The bill would reform and expand the duties of the state Broadband Enhancement Council, and promote practices meant to improve broadband access in the state.

The measure would also outlaw the use of “up to” maximum speed marketing of broadband speeds, instead requiring that providers advertise the minimum speeds for their service.

A public hearing on the bill is to take place Friday morning at 8:30 a.m. in the House Chamber. The bill is expected to be taken up in Friday’s meeting of the House Judiciary Committee. The bill grew out of legislative interim meetings about broadband and also through efforts by Senator Shelley Moore Capito and her staff, Hanshaw said.

Hanshaw, in a few discussions about the bill today, noted that — in tight budget times — one of its main attributes is that it doesn’t call for additional spending.

“We need revenue-neutral solutions to problems or revenue-positive solutions to problems,” said Hanshaw, R-Clay. “This is such a bill.”

In an interview after this morning’s presentation, Hanshaw said the state’s budget crunch gave this broadband bill a better shot than some of the alternatives.

“Notice this is a revenue-neutral bill,” Hanshaw said. “That’s in fact one of the reasons we’re rolling it out now. We have other bills here in both the House and Senate that are not revenue-neutral bills that were on the table for consideration.

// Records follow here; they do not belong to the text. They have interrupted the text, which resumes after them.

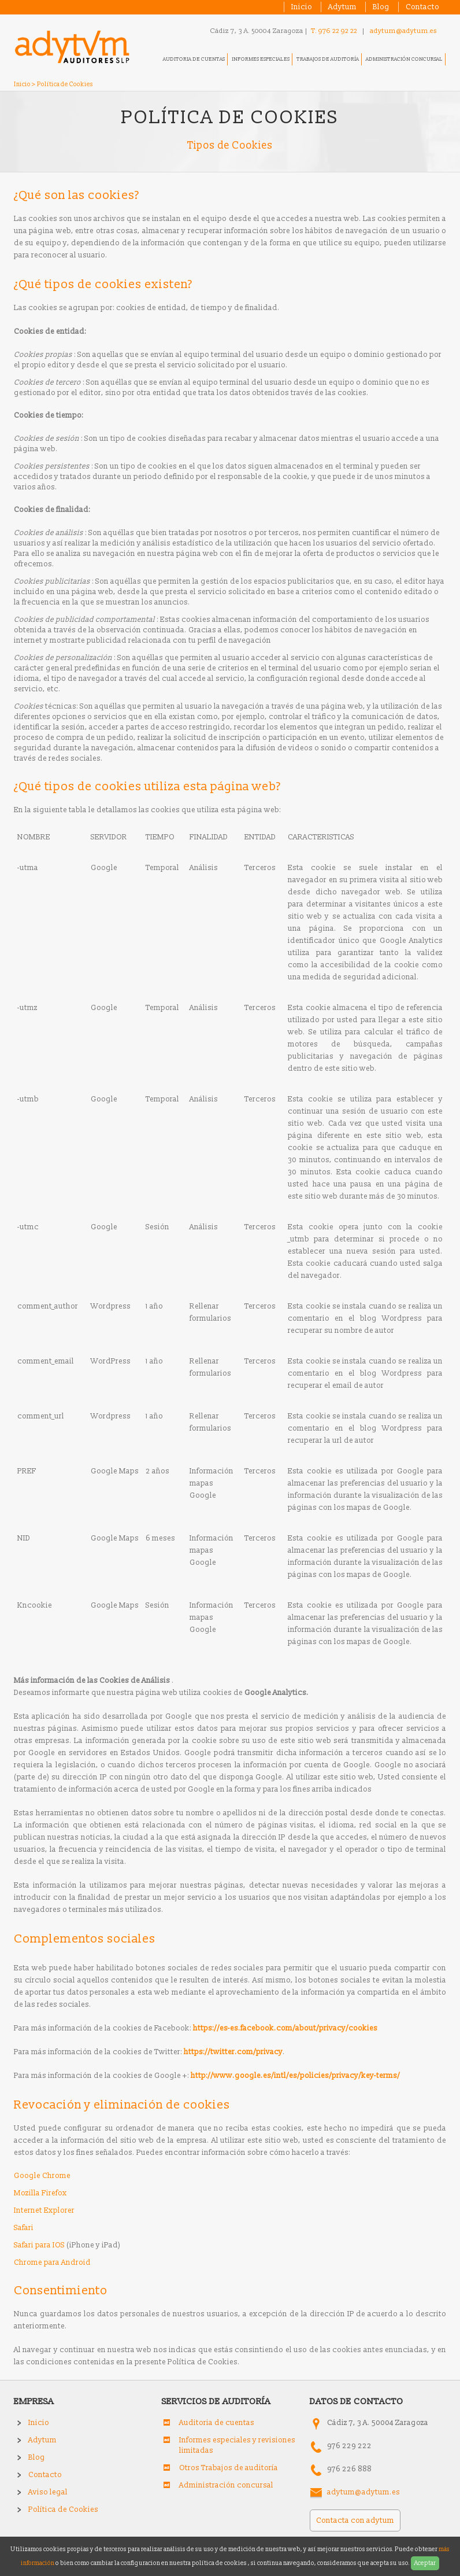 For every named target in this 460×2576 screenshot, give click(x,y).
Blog (381, 7)
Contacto (422, 7)
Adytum (342, 7)
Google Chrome (42, 2175)
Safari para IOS (39, 2245)
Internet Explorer (44, 2210)
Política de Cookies (63, 2509)
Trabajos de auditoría (327, 59)
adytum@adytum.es (403, 31)
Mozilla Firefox (40, 2193)
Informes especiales (261, 59)
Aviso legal (48, 2492)
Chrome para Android (52, 2262)
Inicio (301, 7)
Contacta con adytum (355, 2520)
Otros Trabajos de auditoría (228, 2467)
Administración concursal (404, 59)
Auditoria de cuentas (194, 59)
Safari (24, 2227) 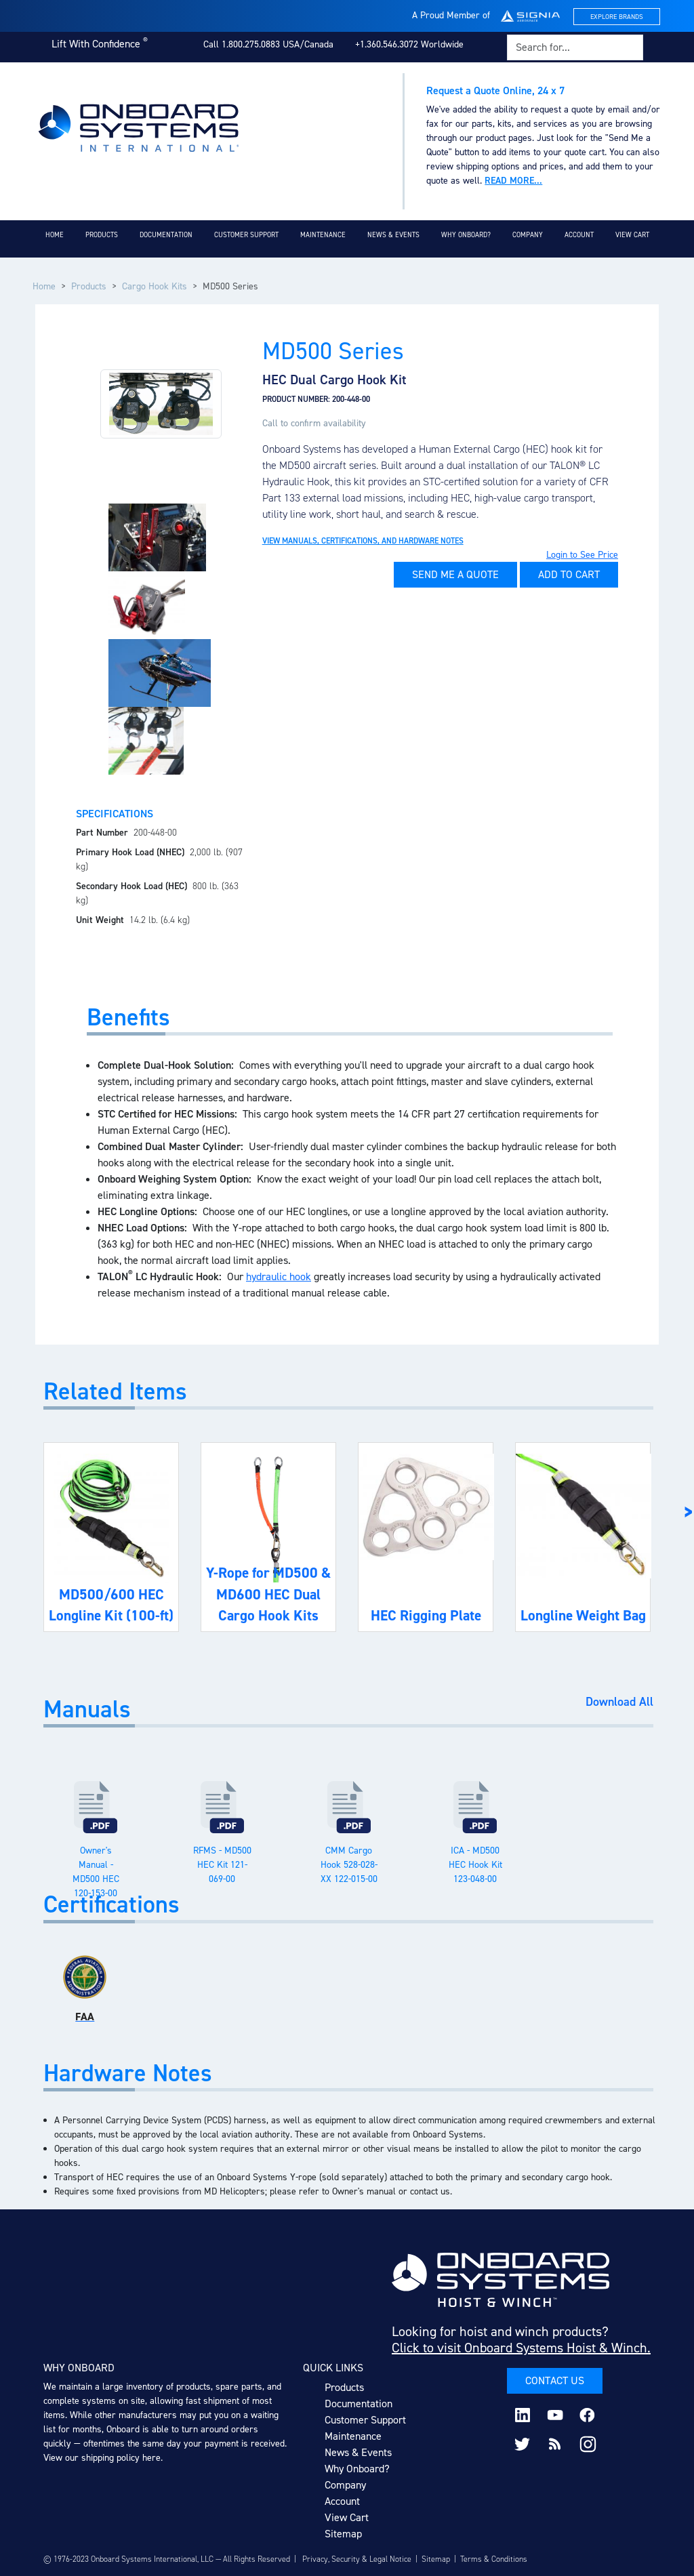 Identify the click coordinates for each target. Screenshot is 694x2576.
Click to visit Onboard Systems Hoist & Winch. (521, 2347)
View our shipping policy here (102, 2457)
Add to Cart (569, 574)
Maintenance (323, 234)
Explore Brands (616, 16)
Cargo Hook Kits (154, 286)
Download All (619, 1702)
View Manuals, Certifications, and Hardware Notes (363, 540)
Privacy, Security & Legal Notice (356, 2559)
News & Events (393, 234)
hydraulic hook (278, 1276)
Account (579, 234)
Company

“But with the clock ticking on us, it became clear that we probably ought to be looking at options to advance service that didn’t even have the possibility of a financial impact. This bill does not.”

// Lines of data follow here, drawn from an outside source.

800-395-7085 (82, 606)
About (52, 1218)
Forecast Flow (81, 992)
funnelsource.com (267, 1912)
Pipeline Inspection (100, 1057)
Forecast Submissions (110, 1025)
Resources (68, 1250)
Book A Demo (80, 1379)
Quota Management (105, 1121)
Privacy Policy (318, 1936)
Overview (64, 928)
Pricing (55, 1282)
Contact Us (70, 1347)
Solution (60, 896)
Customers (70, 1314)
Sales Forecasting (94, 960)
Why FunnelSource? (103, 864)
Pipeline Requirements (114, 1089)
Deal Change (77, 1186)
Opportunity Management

Hanshaw, who lives in Wallback, where there is no high-speed Internet, said one of his favorite aspects of the bill would give rural communities greater ability to establish non-profit cooperative associations to promote broadband development.

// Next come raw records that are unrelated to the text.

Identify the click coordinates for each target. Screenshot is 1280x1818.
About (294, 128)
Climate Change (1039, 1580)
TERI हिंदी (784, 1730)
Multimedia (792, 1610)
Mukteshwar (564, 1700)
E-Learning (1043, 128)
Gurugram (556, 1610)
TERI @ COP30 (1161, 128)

“From my perspective, it’s the allowance of rural co-ops,” Hanshaw said. “It’s allowing West Virginia to do what other states are already doing, which is to let people form co-ops to provide this service for themselves.”

If communities are enabled to band together to provide the local infrastructure for broadband then that provides an incentive for commercial providers to provide service to that point, Hanshaw said.

“One of the real issues is the current service providers have is the economy of scale issue. They sometimes rightly say ‘Well, we can’t really justify the economic investment of going into a small community. But if that community itself puts together the infrastructure to provide its own service then all it needs is one line out to the main trunk, which the service providers are happy to provide.

“That lets the service providers actually work with the local community on its own terms and that takes away the hurdle of lack of critical mass. The local critical mass has solved it on its own.”

Consumers may best identify with a component of the bill that would prohibit internet service providers from advertising data rates only as an “up to” speed.

Instead, data rates would have to be presented in terms of minimum data speeds.

“That’s not an unimportant part of this bill,” Hanshaw said. “People across the country are making decisions on where to locate a business sometimes based on where they can get service.”

He added, “People are making six-figure investment decisions on no data. An ‘up-to’ number is a meaningless number.”